■ INSTRUCTIONS TO FOLLOW
When a line in the data below includes "cookies", pick it out and copy it.

■ SOURCE MATERIAL
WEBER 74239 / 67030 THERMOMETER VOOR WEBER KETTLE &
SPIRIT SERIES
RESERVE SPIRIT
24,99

* * *

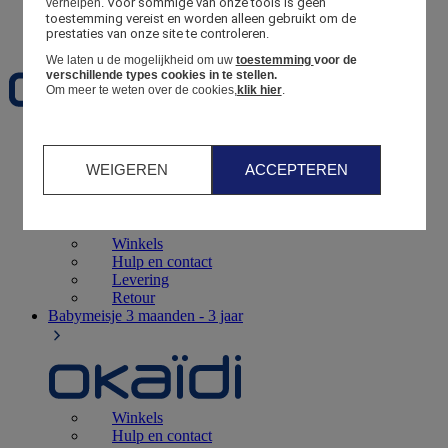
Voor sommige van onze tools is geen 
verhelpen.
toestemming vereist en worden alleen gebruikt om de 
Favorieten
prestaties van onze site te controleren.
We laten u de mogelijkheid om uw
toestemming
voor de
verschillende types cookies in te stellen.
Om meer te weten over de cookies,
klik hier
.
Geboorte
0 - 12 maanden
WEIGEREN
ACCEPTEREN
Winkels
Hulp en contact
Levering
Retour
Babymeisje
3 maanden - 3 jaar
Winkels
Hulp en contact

■ RESULT FOR THIS TASK
verschillende types cookies in te stellen.
Om meer te weten over de cookies,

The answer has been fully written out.